Your assignment:
Give the data again in full, without pictures.

────

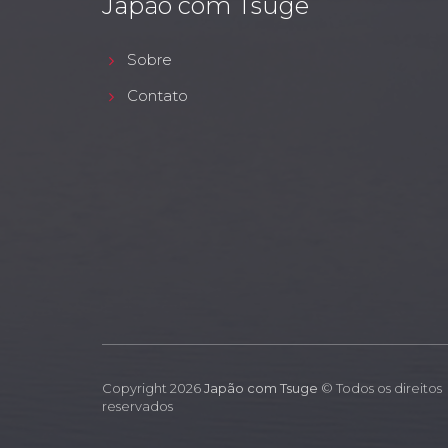
Japão com Tsuge
Sobre
Contato
Copyright 2026
Japão com Tsuge
© Todos os direitos
reservados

────

Worked solution:
Japão com Tsuge
Sobre
Contato
Copyright 2026
Japão com Tsuge
© Todos os direitos
reservados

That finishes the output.